Houve uma greve na semana passada. É verdade, uma greve. Com direito a manifestações e palavras de ordem e bandeiras e tudo. Não abriu nenhum telejornal nem fez parangonas; não foi glosada por painéis de sábios nem fomentou debates inflamados entre os ‘talking heads’ televisivos do costume, mas houve uma greve. Nem é fácil, aliás, encontrar informação no Google sobre a aludida, que não se reporte a 2015, mas houve mesmo uma greve. Em 2016.

Vários funcionários públicos reuniram no Marquês de Pombal, em Lisboa, e realizaram uma manifestação a caminho da Assembleia da República, no último dia para apresentar propostas de alteração ao Orçamento do Estado – o tal dia da greve, que foi convocada pela “Frente Comum de Sindicatos da Administração Pública”, da sempiterna Ana Avoila, e que pretendia forçar a introdução, na agenda orçamental, dos temas do descongelamento das carreiras e das progressões, da manutenção da ADSE na esfera pública e do aumento do salário mínimo nacional.

Já por aí qualifiquei a relação entre o Governo do Partido Socialista e os dois partidos da extrema-esquerda que o suportam no Parlamento como uma coacção, uma chantagem, um sequestro, um casamento e outras coisas mais, mas não pensei, sinceramente, que veria chegar o dia em que o PCP e o Bloco apoiassem abertamente uma greve e uma manifestação contra a política do Governo que também apoiam! Que apoiassem? Que digo? Que participassem – repetindo mantras e suportando chuva estoicamente – nessa mesma greve, essa que faz uma crítica, que ecoa exigências, que demonstra insatisfação, que paralisa empresas e congestiona o trânsito. Sim, foi nesta mesma greve – ignorada totalmente, de forma inédita e chocante, pela comunicação social – que caminhou, lado a lado com os trabalhadores revoltados, Jerónimo de Sousa e uma das inefáveis Mortáguas, sempre prontas a dar a cara nos momentos mais ingratos e para as tarefas mais espinhosas. Juro que ainda tentei descobrir, lá pelo meio, o braço enérgico de João Galamba, mas não estou seguro de ter conseguido avistá-lo.

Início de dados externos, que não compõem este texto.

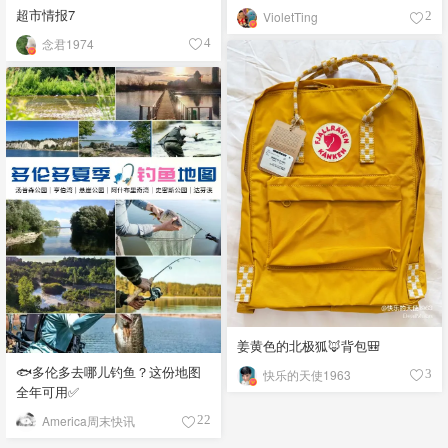
超市情报7
VioletTing
2
念君1974
4
姜黄色的北极狐🦊背包🎒
🐟多伦多去哪儿钓鱼？这份地图
快乐的天使1963
3
全年可用✅
America周末快讯
22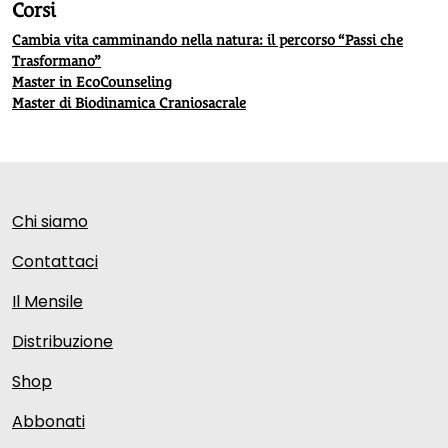
Corsi
Cambia vita camminando nella natura: il percorso “Passi che
Trasformano”
Master in EcoCounseling
Master di Biodinamica Craniosacrale
Chi siamo
Contattaci
Il Mensile
Distribuzione
Shop
Abbonati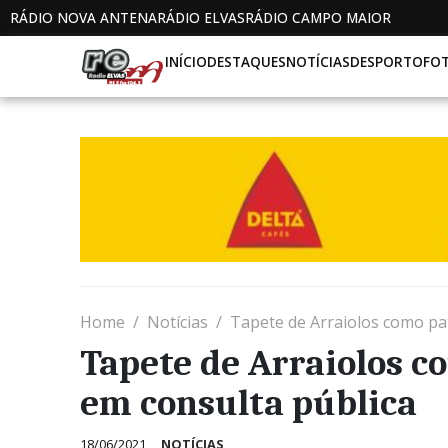
RÁDIO NOVA ANTENA
RÁDIO ELVAS
RÁDIO CAMPO MAIOR
INÍCIO
DESTAQUES
NOTÍCIAS
DESPORTO
FO
Home
Notícias
Tapete de Arraiolos como pat
Tapete de Arraiolos c
em consulta pública
18/06/2021
NOTÍCIAS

Descontando o lado cómico da situação, que é tão estranha e esquizofrénica quanto é confusa e desesperada para os partidos que participam neste carrossel – PCP e BE fazem greve contra si próprios –, a situação é grave, porque destrói a credibilidade de um Governo já de si frágil e internacionalmente olhado de soslaio. E preocupa-me que o Governo do meu país tenha que conviver com parceiros de coligação (que não estão formalmente representados no Conselho de Ministros, mas poderiam estar), cuja instabilidade e perturbação identitária os leva a colaborar em ações de protesto que parecem visar resgatar a sua própria irrelevância contestatária e o seu lugar natural no mundo.

E António Costa? Saberá ele que houve uma greve contra o seu Governo, na semana passada, em 2016?